One of the chapters argues that the sex/gender distinction is unworkable and actually an improper way to go about doing things, because we tend to assume sex as an objective biological duality and this may in fact be more socially/culturally driven than we think. I will leave this aside for now, because while I think it has some merit and should be investigated further, it is only the golden thread by which I arrived at this idea.
My idea is this:
We cannot account for the diversity of gender, nor its origin, by a simple sex/gender distinction. “Gender” simply means too many things, and as such is a fuzzy term. I argue that we should make further distinctions to make sure that we know what we are talking about.
I believe we should define the following (or something similar):
- Sex - Biological sex, not defined as binary, but in purely biological terms. Sex is gendered, but gender is not sexed. Thus, intersex people and ambiguously sexed individuals are sexed as they are, but this carries with it no inherent value. While biological sex DOES affect behavior/development, so do a variety of other biological functions and circumstances, and as such it is not a simple category. To quote Kinsey, “It is a fundamental of taxonomy that nature rarely deals with discrete categories.”
- Gender Role - Socially defined nodes of identity, with the expectations involved with such a role. This is not necessarily dual, as it could carry three or more places easily. Most importantly, I see this as cultural definitions of gender. There is MAN and WOMAN and HIJRA* and TWO-SPIRIT* (etc). These are placeholders and discrete categories. I also argue that there is a necessary OTHER category while existing nodes are exclusionary. Thus, our American/Western culture would recognize three places, MAN, WOMAN, and OTHER. The first two are obviously valued more than the third, and the third is poorly defined, and certainly a negative definition (defined by a lack of something) rather than a positive (defined by a presence of something) one. We may be moving towards a more nuanced system (particularly in queer subcultures), but for now this is how I see it. This is also the stage where sex is gendered. Bathrooms are evidence of this. This is relational from the outside in.

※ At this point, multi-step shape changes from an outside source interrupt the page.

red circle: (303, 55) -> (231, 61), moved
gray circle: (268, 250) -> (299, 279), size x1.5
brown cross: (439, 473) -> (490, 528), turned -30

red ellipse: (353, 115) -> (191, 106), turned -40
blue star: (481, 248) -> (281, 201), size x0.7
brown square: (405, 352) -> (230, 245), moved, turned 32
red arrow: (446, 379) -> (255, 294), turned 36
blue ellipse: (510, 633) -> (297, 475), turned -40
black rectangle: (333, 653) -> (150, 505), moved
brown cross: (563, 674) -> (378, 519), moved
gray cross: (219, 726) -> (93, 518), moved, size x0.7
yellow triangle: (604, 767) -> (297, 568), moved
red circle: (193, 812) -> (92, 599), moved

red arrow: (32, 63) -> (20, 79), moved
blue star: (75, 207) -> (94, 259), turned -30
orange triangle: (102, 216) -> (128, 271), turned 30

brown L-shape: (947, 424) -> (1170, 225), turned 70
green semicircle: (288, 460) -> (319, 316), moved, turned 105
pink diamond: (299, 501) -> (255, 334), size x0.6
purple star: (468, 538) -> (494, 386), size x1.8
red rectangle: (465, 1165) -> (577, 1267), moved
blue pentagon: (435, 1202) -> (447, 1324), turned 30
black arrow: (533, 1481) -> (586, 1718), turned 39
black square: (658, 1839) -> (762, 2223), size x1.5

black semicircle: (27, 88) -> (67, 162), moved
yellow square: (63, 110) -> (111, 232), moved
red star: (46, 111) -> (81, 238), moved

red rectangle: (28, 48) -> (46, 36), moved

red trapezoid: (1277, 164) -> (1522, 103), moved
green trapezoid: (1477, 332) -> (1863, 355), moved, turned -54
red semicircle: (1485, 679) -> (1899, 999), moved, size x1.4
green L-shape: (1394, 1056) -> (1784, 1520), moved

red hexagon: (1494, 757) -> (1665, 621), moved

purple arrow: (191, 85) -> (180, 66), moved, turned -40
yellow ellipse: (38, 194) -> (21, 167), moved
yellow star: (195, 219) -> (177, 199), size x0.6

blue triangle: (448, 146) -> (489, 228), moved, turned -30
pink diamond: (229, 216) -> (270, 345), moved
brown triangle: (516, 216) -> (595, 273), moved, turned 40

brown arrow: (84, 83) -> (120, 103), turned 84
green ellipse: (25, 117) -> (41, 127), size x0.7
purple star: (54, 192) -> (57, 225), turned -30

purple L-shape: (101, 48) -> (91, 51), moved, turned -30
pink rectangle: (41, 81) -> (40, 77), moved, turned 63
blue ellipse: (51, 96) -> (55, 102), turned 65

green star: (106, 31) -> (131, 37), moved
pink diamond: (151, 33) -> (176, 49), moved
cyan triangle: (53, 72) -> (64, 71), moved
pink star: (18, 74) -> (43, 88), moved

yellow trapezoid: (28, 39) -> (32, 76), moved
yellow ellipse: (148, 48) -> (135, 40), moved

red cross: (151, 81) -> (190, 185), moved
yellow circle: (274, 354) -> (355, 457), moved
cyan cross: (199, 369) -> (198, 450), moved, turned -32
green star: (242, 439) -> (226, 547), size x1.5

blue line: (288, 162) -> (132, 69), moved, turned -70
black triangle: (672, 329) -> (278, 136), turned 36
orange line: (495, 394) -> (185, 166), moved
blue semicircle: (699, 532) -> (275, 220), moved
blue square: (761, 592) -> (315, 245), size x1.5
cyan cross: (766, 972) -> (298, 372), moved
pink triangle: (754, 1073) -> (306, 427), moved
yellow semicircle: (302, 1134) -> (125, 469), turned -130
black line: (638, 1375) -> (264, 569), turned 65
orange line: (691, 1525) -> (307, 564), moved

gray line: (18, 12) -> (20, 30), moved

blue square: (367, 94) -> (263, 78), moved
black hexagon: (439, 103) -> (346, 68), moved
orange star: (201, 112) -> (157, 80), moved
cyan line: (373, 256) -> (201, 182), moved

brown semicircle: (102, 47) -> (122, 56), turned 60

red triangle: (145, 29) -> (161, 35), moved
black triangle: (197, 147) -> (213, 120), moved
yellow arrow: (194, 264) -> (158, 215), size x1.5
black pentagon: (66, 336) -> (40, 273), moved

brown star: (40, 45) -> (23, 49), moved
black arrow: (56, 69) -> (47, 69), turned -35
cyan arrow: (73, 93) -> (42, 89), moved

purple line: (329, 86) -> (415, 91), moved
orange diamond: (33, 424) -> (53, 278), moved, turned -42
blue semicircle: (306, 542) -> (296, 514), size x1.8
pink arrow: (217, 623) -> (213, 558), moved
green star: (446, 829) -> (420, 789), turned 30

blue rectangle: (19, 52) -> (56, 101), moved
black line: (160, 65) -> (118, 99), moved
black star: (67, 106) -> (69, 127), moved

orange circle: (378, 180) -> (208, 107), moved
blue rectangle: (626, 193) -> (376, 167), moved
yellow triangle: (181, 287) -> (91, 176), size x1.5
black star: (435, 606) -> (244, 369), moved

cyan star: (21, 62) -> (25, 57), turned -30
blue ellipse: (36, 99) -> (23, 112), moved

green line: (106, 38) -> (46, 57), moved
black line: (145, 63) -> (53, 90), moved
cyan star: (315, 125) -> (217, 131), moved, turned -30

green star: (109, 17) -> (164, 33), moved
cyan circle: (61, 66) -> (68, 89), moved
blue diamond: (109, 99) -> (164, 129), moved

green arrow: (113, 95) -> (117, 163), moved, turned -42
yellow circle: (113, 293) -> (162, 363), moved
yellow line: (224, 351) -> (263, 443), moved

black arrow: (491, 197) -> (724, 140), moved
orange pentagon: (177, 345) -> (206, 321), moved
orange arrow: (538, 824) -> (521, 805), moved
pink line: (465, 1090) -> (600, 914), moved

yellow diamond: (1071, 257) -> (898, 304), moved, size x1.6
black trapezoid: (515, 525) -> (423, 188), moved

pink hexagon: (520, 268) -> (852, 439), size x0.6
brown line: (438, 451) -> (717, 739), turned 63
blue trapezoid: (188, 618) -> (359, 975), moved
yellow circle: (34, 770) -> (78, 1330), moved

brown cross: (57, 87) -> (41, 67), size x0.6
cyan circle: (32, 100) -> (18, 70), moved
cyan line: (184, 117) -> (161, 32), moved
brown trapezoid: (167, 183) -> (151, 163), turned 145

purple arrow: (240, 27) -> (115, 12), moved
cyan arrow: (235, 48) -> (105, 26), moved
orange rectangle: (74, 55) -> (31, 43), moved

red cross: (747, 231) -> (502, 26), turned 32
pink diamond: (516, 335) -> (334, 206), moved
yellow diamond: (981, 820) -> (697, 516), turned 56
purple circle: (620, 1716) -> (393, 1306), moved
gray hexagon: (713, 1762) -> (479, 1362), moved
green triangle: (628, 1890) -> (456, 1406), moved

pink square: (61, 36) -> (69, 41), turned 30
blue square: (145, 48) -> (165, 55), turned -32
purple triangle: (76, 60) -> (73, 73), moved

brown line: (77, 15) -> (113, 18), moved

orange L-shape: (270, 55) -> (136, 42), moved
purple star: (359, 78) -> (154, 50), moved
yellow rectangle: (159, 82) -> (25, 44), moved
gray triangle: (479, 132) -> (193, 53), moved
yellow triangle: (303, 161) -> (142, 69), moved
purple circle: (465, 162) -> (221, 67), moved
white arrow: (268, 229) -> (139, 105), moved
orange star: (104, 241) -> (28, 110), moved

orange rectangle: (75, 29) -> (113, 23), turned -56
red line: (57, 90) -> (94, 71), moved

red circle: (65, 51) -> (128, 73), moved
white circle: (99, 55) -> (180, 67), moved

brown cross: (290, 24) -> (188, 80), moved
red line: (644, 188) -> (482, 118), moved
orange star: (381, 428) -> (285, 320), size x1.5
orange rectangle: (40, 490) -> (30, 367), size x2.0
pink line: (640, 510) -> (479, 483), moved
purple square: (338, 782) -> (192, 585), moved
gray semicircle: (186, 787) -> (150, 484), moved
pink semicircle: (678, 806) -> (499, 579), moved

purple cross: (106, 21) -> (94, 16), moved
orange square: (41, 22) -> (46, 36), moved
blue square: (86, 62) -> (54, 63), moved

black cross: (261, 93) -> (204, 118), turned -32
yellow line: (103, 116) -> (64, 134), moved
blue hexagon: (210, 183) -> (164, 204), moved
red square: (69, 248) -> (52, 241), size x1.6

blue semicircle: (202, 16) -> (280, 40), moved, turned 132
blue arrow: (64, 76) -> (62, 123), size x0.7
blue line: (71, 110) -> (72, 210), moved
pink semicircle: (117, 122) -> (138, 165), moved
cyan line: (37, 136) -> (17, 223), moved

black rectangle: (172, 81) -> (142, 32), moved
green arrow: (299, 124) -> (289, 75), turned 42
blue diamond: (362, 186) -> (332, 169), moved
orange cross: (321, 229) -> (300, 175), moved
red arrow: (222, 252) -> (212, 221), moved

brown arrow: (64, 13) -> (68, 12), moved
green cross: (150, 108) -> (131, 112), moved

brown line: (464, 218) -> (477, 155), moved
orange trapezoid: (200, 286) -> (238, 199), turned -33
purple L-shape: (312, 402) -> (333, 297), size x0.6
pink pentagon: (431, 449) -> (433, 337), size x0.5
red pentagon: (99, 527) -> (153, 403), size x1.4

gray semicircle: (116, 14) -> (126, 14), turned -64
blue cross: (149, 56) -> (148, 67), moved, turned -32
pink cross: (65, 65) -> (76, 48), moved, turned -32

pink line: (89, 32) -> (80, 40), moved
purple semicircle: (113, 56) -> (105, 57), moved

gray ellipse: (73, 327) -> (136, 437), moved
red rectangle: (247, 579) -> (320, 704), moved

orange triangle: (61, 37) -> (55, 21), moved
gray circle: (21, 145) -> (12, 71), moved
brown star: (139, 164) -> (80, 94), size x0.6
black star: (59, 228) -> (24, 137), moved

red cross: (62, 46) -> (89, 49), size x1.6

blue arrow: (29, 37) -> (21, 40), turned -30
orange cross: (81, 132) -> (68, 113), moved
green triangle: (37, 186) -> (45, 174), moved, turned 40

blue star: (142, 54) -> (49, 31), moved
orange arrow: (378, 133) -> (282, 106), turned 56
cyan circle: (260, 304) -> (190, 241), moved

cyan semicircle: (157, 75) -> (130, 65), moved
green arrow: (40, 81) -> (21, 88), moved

- Gender Identity, First Form - One’s personal identity. If I see myself as a man, or a woman, or a trans girl, or genderqueer, those are all personal categorizations. This is a more complex relational position, because it seems to function in a more circular fashion. Fundamentally, it is one’s identification from the inside, filtered through Gender Roles (defined through but not necessarily within culturally defined Gender Roles — you could come up with something else, but then it takes the position of something else), and back to one’s identity. There must be some function of non-socially-created gender, to account for the occasional split between externally assigned gender and internally/fundamentally assigned gender. I don’t think that gender identity functions in discrete categories, but rather works through the matrix of cultural Gender Roles. Thus, Gender Role and Gender Identity are in a feedback loop. This part alone is probably one of the most complex in my entire model, and much more needs to be said on it.
- Gender Identity, Second Form - I don’t know how else to define the difference between the two forms of Gender Identity. Both of them start from a place of innate identity, some sort of self-place that then relate somehow to the world. The difference comes in how they do so. This one is the one that specifically relates to one’s body. If I feel that my body is the right one for me, or the wrong one, or that I like certain aspects of my body but not others, then this is how. One can have different positions between the two Forms of Gender Identity. It is both for this reason and to account for the relation of transsexual people to their bodies that I feel this category is necessary.
- Gender Expression - If Gender Identity is one’s identity within a category, then Gender Expression is one’s expression of that identity. This category may not be necessary, instead working as a subprocess/nuance of Gender Identity. How this would work is again through Gender Roles, but would not carry with it the categorical weight of Identity. Rather, it would define one’s position within that identity — masculine/butch, feminine/femme, that sort of thing. Whether this would be a simple line between the points of masculine and feminine; a circle where masculine and feminine are at opposite points, androgynous (both) at a third point, and agendered (neither) opposite that; or something entirely different is likely contingent upon culture.
*Hijra and Two-Spirit are both cultural genders (Indian and Native American), and there are legitimate reasons to refrain from calling yourself one or the other without being of that culture/ethnicity.